# Collected data entries:
------------------------------------------------

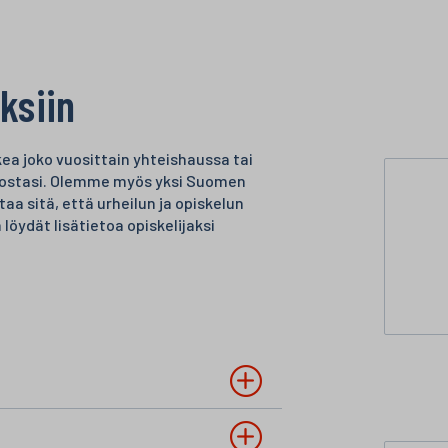
ksiin
ea joko vuosittain yhteishaussa tai
asostasi. Olemme myös yksi Suomen
aa sitä, että urheilun ja opiskelun
löydät lisätietoa opiskelijaksi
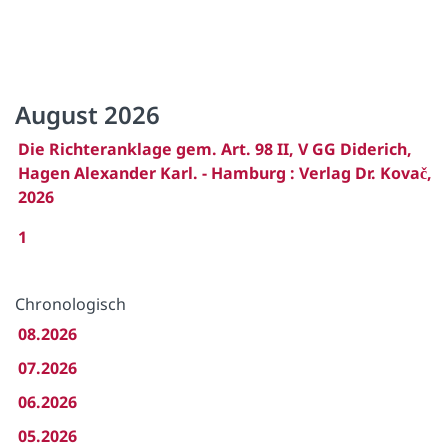
August 2026
Die Richteranklage gem. Art. 98 II, V GG Diderich,
Hagen Alexander Karl. - Hamburg : Verlag Dr. Kovač,
2026
1
Chronologisch
08.2026
07.2026
06.2026
05.2026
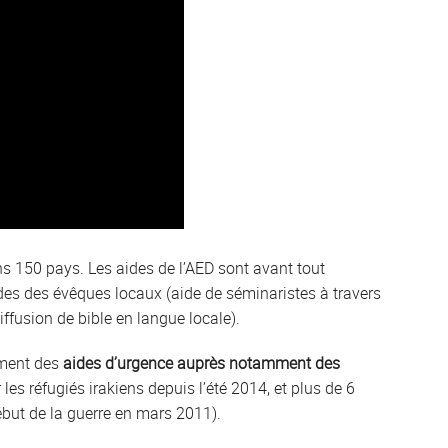
ns 150 pays. Les aides de l’AED sont avant tout
es des évêques locaux (aide de séminaristes à travers
iffusion de bible en langue locale).
ement des
aides d’urgence auprès notamment des
les réfugiés irakiens depuis l’été 2014, et plus de 6
début de la guerre en mars 2011).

------------------------------------------------

# What you need to do:
Your copy should be the entries retyped exactly, with no images in it.

# Solution for this task:
ksiin
ea joko vuosittain yhteishaussa tai
asostasi. Olemme myös yksi Suomen
aa sitä, että urheilun ja opiskelun
löydät lisätietoa opiskelijaksi
August 2026
Die Richteranklage gem. Art. 98 II, V GG Diderich,
Hagen Alexander Karl. - Hamburg : Verlag Dr. Kovač,
2026
1
Chronologisch
08.2026
07.2026
06.2026
05.2026
ns 150 pays. Les aides de l’AED sont avant tout
es des évêques locaux (aide de séminaristes à travers
iffusion de bible en langue locale).
ement des
aides d’urgence auprès notamment des
les réfugiés irakiens depuis l’été 2014, et plus de 6
début de la guerre en mars 2011).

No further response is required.